Application of Machine Learning Algorithms to Predict Osteoporotic Fractures in Women
Article information
Abstract
Background
Predicting the risk of osteoporotic fractures is vital for prevention. Traditional methods such as the Fracture Risk Assessment Tool (FRAX) model use clinical factors. This study examined the predictive power of the FRAX score and machine-learning algorithms trained on FRAX parameters.
Methods
We analyzed the data of 2,147 female participants from the Ansan cohort study. The FRAX parameters employed in this study included age, sex (female), height and weight, current smoking status, excessive alcohol consumption (>3 units/d of alcohol), and diagnosis of rheumatoid arthritis.
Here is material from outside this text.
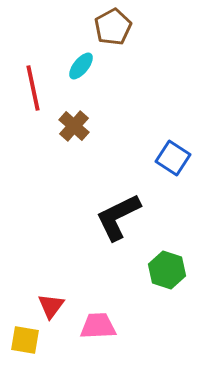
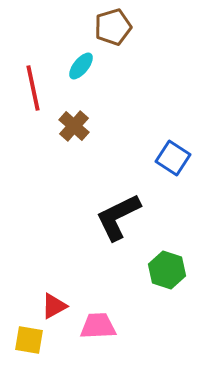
brown pentagon: rotated 12 degrees clockwise
red triangle: moved 3 px right; rotated 24 degrees clockwise
yellow square: moved 4 px right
Osteoporotic fracture was defined as one or more fractures of the hip, spine, or wrist during a 10-year observation period. Machine-learning algorithms, such as gradient boosting, random forest, decision tree, and logistic regression, were employed to predict osteoporotic fractures with a 70:30 training-to-test set ratio. We evaluated the area under the receiver operating characteristic curve (AUROC) scores to assess and compare the performance of these algorithms with the FRAX score.
Results
Of the 2,147 participants, 3.5% experienced osteoporotic fractures. Those with fractures were older, shorter in height, and had a higher prevalence of rheumatoid arthritis, as well as higher FRAX scores. The AUROC for the FRAX was 0.617. The machine-learning algorithms showed AUROC values of 0.662, 0.652, 0.648, and 0.637 for gradient boosting, logistic regression, decision tree, and random forest, respectively.
Conclusion
This study highlighted the immense potential of machine-learning algorithms to improve osteoporotic fracture risk prediction in women when complete FRAX parameter information is unavailable.
INTRODUCTION
The principal objective of osteoporosis management is to reduce the fracture risk. Therefore, individuals at risk of fractures must be identified. According to the World Health Organization (WHO) diagnostic criteria for osteoporosis, treatment can be initiated for people when their bone mineral density (BMD) T score falls below -2.5; however, traditionally, treatment also can be started after screening people at risk through clinical risk factors. Attempts have been made to improve fracture risk assessment by combining BMD and clinical risk factors [1]. The Fracture Risk Assessment Tool (FRAX) is one of the most widely used tools.
The FRAX, introduced by the WHO in 2008, is a computer-based algorithm that calculates the 10-year probability of hip and major osteoporotic fractures. It incorporates age, sex, height, weight, and a set of seven binary clinical risk factors including previous fractures, parentfractured hip, current smoking, glucocorticoid use, excessive alcohol consumption, diagnosis of rheumatoid arthritis, and other causes of secondary osteoporosis. It can also include femoral neck BMD data [2]. The FRAX fracture probability varies significantly from country to country. It was initially introduced in eight countries and has since been validated for use in more than 60 countries [3]. Over the course of 2 decades, the FRAX has gained widespread utilization to the extent that it is included in clinical practice guidelines. However, it has certain limitations primarily stemming from its acceptance of only binary inputs. These limitations include the absence of information regarding the recency of previous fractures, the lack of dose-response data for glucocorticoid exposure, and the questionable accuracy of self-reported family history information [4].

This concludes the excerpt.